Apaixonado por futebol e torcedor do Flamengo, o estudante diz que nunca sofreu com o preconceito, como outros jogadores do Bees Cats, e afirma que encontrou apoio entre os amigos: “Eu contei para o meu melhor amigo, por exemplo, um dia antes de uma viagem que nós íamos fazer. Estávamos no mesmo carro e eu falei que o meu namorado também estaria. Ele falou: ‘Você é meu amigo, não tem nada a ver'”.
Mas, na família, houve resistência. “Minha mãe já é uma senhora. No começo foi um choque. Ela chorou e eu chorei. Mas hoje em dia ela é muito tranquila comigo”, revela o estudante.

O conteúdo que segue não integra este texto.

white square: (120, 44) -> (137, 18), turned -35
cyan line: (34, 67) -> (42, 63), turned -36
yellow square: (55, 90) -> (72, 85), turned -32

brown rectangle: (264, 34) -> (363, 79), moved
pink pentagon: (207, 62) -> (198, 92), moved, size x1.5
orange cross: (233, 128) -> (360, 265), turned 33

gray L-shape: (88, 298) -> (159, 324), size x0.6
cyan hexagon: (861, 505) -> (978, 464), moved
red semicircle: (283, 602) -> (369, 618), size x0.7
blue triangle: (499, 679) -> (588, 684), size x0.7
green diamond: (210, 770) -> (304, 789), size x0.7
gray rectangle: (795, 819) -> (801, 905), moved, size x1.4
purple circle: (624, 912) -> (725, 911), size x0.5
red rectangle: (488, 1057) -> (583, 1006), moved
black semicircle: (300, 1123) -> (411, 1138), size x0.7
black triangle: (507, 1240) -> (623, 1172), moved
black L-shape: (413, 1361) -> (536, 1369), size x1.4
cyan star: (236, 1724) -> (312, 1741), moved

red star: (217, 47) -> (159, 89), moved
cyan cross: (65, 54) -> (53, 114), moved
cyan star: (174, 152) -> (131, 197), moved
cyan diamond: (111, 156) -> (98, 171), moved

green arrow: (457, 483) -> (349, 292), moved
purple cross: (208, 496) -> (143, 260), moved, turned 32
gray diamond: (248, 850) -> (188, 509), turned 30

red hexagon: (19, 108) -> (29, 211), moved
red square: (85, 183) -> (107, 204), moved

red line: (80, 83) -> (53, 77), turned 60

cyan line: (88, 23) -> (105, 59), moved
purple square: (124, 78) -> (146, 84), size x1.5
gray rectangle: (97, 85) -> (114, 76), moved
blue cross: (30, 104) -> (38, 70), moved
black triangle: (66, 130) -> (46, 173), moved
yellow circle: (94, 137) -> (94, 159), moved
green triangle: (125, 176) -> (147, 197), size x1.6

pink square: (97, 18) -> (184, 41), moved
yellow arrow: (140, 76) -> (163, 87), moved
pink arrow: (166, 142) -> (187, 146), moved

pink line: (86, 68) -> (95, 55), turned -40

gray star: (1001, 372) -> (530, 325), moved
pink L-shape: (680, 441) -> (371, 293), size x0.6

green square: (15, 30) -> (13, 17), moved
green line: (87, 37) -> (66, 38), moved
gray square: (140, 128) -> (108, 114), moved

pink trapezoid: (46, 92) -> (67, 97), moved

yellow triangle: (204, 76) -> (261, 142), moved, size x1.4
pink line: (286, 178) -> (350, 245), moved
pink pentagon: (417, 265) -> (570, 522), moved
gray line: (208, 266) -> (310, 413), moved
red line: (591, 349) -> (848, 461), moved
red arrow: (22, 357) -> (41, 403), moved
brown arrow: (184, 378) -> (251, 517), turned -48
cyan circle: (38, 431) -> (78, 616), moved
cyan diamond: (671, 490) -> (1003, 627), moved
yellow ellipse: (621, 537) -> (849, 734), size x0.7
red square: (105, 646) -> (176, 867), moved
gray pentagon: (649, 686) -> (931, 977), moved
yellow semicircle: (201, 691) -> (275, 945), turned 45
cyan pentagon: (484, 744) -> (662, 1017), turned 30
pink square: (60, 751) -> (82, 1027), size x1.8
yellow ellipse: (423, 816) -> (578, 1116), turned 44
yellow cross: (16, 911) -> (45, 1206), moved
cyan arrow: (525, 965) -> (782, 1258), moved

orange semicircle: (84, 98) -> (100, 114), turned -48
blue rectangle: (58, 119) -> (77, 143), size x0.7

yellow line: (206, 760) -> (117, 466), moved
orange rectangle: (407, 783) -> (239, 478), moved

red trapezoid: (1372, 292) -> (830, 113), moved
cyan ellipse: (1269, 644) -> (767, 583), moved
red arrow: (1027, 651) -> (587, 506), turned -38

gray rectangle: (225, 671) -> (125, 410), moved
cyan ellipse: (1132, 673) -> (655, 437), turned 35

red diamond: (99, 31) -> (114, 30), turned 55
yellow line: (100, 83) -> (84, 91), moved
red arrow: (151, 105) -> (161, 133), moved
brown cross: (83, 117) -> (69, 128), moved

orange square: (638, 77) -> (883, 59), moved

Torcedor do Vasco, o jornalista Flávio Cavalcanti Pinto do Amaral, 26 anos, também nunca se sentiu vítima de preconceito. Mas ouvia casos. “Esse projeto era uma forma de continuar essa ligação com o esporte num ambiente muito mais harmônico. Eu nunca sofri preconceito no meio esportivo, nem no jornalismo, nem jogando bola. Mas a gente vê com quem tem um pouco mais trejeito como é a reação. E se fosse comigo eu também não gostaria”, diz Flávio.
André Machado se inspirou no paulista Unicorns para criar o Bees Cats, em maio. Desde o primeiro encontro, com 15 pessoas, a iniciativa cresceu. “Na quarta ou quinta vez, eram cem pessoas”, conta ele, animado com o convite para a Liga Carioca de futebol soçaite: “São 150 times héteros em oito divisões. A gente entrou na oitava divisão. A receptividade é incrível”.
Bem-humorado, o são-paulino André conta que uma das preocupações era com o uniforme: “Gay quer estar bem vestido. Eu falei: ‘Não quero de peladeiro, parece saco de batata, quero da seleção italiana’. Se você olhar o nosso, é tudo coladinho”.
André diz que o grupo tem regras para jogar: “É proibido reclamar do cara que errou o chute, não pode ter briga, pediu falta parou, não tem discussão.”
A LUTA PARA VENCER O PRECONCEITO
O vôlei e o surfe passaram pela vida do designer gráfico Ralph Teixeira Barbosa, 31 anos, até que a criação do Bees Cats, neste ano, o fez se sentir confortável nos gramados: “Nunca me senti à vontade porque você chega num ambiente em que o que impera para sacanear o adversário é sempre algo relacionado à minha sexualidade, de uma maneira muita pejorativa e pesada.”
Em casa, a aceitação também não foi fácil: “Minha família é bem tradicional. Minha mãe é professora, meu pai é militar, meus tios são advogados, tem um monte de militar na família. Só fui me abrir por força de um relacionamento duradouro.”
Supervisor em uma faculdade, Victor Dubugras, 34 anos, torcedor do Fluminense, também sofreu: “Com um dos meus irmãos, a gente quase caiu na porrada. Brigamos feio, a ponto de ter que correr para a rua, ir à polícia. Hoje ele se arrepende e me trata muito bem. Perdoo porque não era a realidade dele.”